Problem to work on: What is the number of lines in the material below that include the word "daně"? Write that number and nothing more.

Available data:
-- Opening Marker --

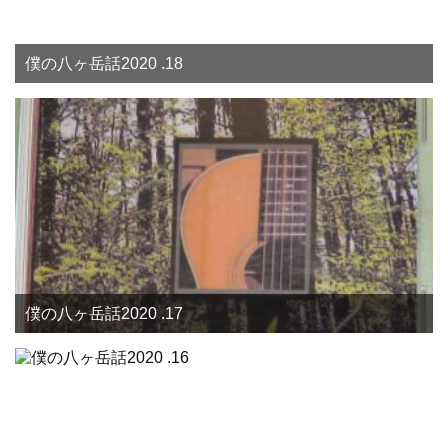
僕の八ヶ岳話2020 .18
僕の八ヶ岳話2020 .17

-- Closing Marker --
-- Opening Marker --

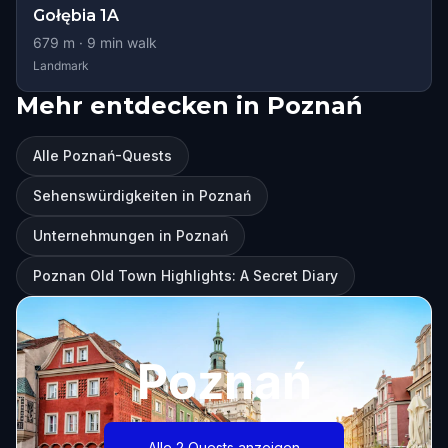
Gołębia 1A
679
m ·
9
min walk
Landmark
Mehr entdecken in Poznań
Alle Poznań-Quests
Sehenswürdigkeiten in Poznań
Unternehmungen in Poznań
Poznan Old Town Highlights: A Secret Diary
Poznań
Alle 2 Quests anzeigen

-- Closing Marker --
-- Opening Marker --

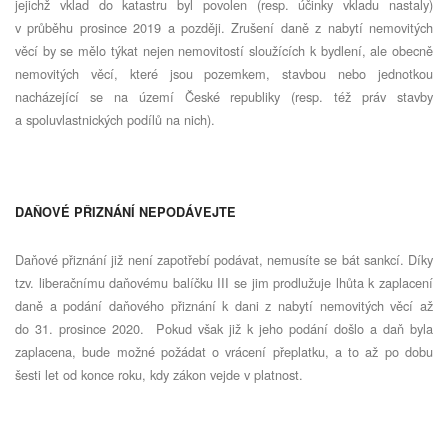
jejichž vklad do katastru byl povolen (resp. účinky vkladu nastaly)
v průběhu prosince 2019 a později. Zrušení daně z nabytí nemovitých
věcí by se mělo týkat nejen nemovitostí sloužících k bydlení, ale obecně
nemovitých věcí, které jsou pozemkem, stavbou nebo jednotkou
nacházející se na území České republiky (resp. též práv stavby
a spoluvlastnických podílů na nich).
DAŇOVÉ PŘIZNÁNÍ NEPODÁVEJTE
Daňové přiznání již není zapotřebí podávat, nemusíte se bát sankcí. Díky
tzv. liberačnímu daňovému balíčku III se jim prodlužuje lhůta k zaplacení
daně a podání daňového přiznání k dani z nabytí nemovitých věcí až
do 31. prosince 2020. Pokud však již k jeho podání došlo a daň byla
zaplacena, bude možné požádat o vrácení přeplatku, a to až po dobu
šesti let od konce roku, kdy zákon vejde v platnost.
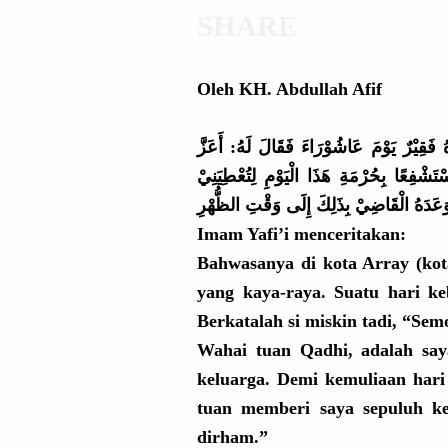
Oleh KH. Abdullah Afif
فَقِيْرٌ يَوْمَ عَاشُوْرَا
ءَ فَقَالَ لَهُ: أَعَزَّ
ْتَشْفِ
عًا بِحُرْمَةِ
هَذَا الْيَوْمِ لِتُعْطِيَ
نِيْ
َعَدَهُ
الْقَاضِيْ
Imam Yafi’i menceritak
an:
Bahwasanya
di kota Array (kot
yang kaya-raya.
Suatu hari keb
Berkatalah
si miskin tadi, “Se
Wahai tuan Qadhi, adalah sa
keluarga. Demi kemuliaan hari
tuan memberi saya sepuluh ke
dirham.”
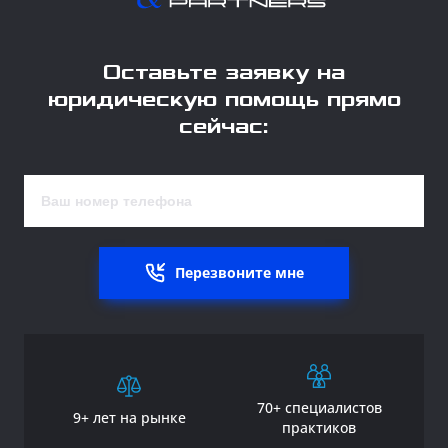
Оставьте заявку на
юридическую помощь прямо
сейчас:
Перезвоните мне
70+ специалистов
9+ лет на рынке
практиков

-- Closing Marker --

Your solution: 2